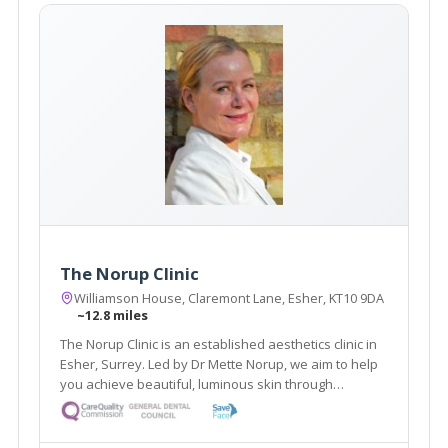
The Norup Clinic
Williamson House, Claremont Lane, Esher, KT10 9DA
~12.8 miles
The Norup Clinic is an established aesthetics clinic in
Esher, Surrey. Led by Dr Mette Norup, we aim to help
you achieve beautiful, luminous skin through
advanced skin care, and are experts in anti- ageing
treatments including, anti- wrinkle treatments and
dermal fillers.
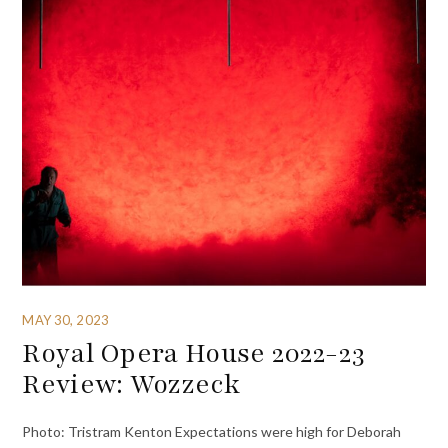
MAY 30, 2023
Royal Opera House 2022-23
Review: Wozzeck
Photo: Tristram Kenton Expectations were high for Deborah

________________

Gather all lines of the records that include the word "anti".

→ **Exercise solution**
advanced skin care, and are experts in anti- ageing
treatments including, anti- wrinkle treatments and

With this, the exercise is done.